## TASK GOAL
Please restate each line of the data that follows word for word, skipping any image.

[Data excerpts]
***
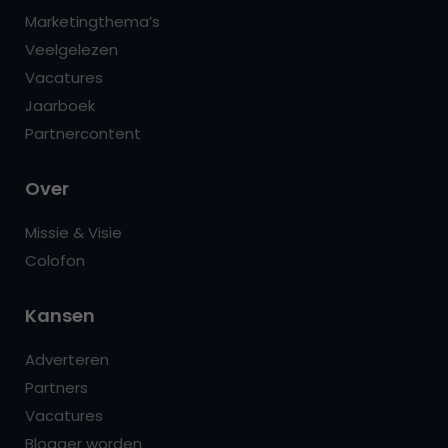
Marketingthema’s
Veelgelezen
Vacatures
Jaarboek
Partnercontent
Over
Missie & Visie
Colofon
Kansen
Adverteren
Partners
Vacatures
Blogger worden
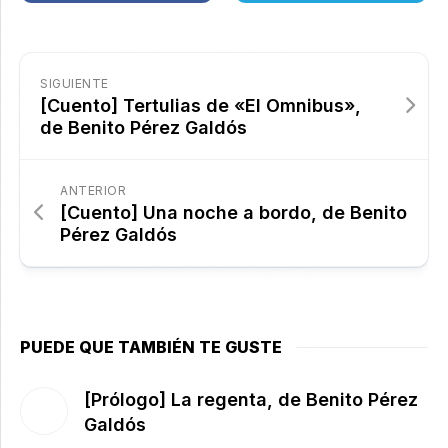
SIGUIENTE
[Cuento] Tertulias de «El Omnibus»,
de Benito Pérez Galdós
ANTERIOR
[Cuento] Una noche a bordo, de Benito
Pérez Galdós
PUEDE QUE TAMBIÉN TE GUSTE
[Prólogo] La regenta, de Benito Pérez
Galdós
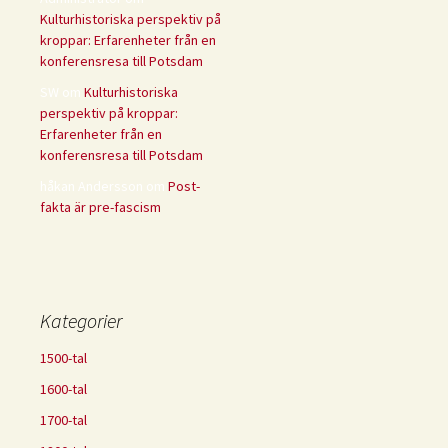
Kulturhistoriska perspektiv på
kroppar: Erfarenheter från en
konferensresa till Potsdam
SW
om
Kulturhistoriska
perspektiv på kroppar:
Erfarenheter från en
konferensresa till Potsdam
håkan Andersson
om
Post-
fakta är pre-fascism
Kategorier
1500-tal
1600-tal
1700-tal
***
## RESPONSE BOX
Marketingthema’s
Veelgelezen
Vacatures
Jaarboek
Partnercontent
Over
Missie & Visie
Colofon
Kansen
Adverteren
Partners
Vacatures
Blogger worden
SIGUIENTE
[Cuento] Tertulias de «El Omnibus»,
de Benito Pérez Galdós
ANTERIOR
[Cuento] Una noche a bordo, de Benito
Pérez Galdós
PUEDE QUE TAMBIÉN TE GUSTE
[Prólogo] La regenta, de Benito Pérez
Galdós
Kulturhistoriska perspektiv på
kroppar: Erfarenheter från en
konferensresa till Potsdam
SW
om
Kulturhistoriska
perspektiv på kroppar:
Erfarenheter från en
konferensresa till Potsdam
håkan Andersson
om
Post-
fakta är pre-fascism
Kategorier
1500-tal
1600-tal
1700-tal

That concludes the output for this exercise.